Кенши старался тогда его поддержать, правда старался — но нестабильная подростковая психика заставляла щетиниться, отталкивать и отрицать очевидное.
Как когда Аки раз за разом приходил в школу покрытый синяками и отмазывался “упал”.
Упал ты, придурок.
Как когда Аки пришёл к нему мокрый от ливня и продрогший, и набросился на него, жадно целуя.
Как когда он не понял этого, думая, что где-то спалился, и Аки над ним издевается, и оттолкнул его.
Дождь льёт, как когда это был последний раз, когда они виделись. Аки исчез, испарился, словно его и не было, а через пару месяцев загремел в колонию за убийство.

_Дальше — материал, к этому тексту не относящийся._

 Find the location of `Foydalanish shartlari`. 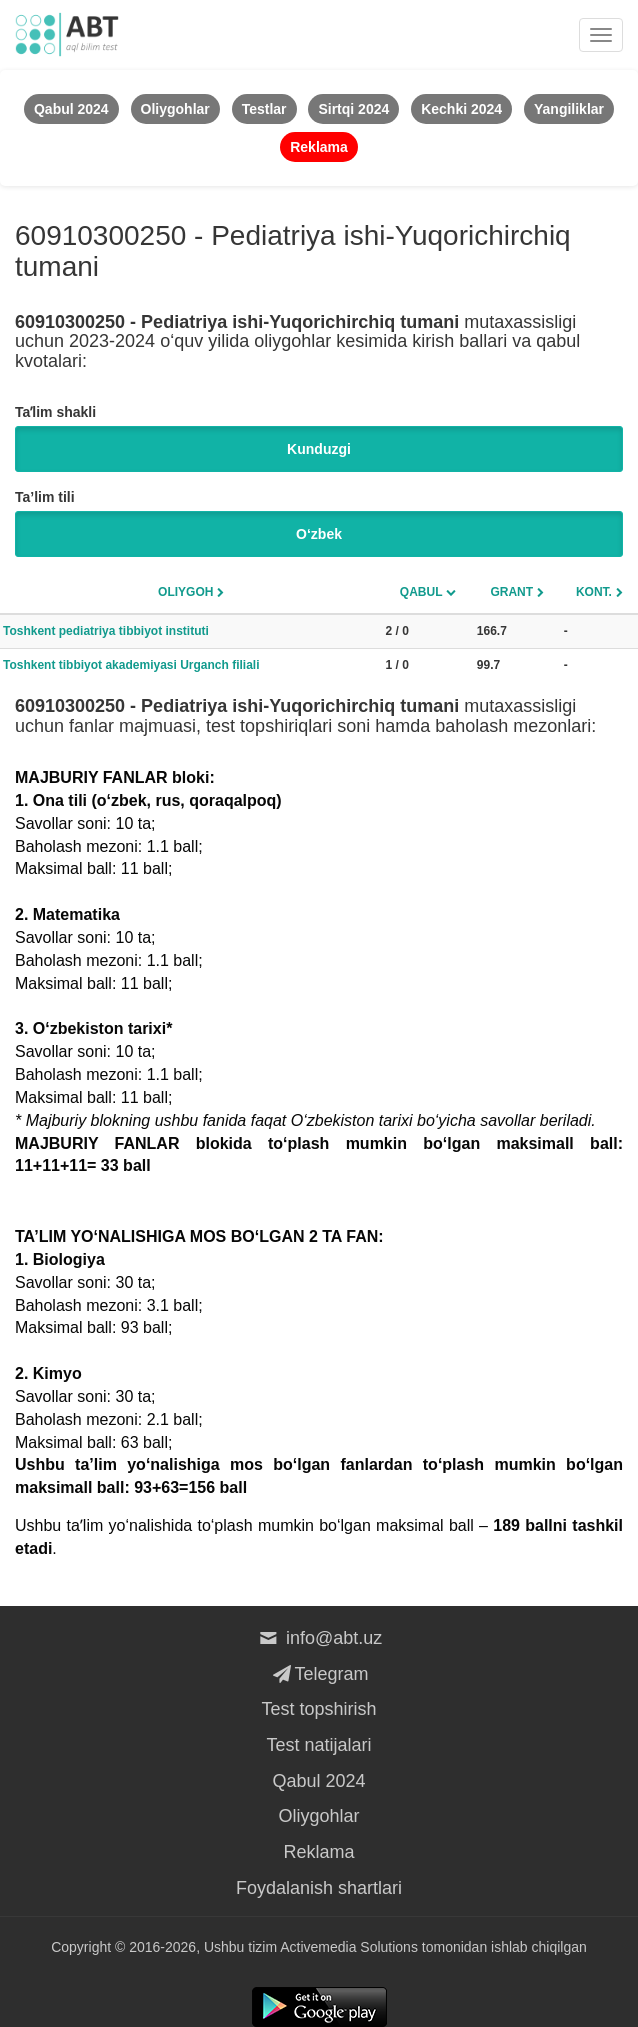

Foydalanish shartlari is located at coordinates (319, 1888).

Кенши разглядывает лицо в досье. Терада Аки 1986 года рождения. Осуждён за убийство повышенной жестокости четырнадцатого ноября двухтысячного года. Учитывая смягчающие обстоятельства в виде насилия, в том числе сексуального, со стороны двоюродного дядьки, с которым жил после смерти родителей, осуждён на десять лет. Отсидел в колонии для несовершеннолетних, был частым посетителем психиатрического блока в тюрьме, но за примерное поведение и ввиду участившихся случаев подростковой преступности, выпущен через шесть лет.
И снова исчез.
Кенши получил доступ к его делу и узнал обо всём — когда получил должность лейтенанта, и последние десять лет потратил на его поиски, которые так и не увенчались успехом.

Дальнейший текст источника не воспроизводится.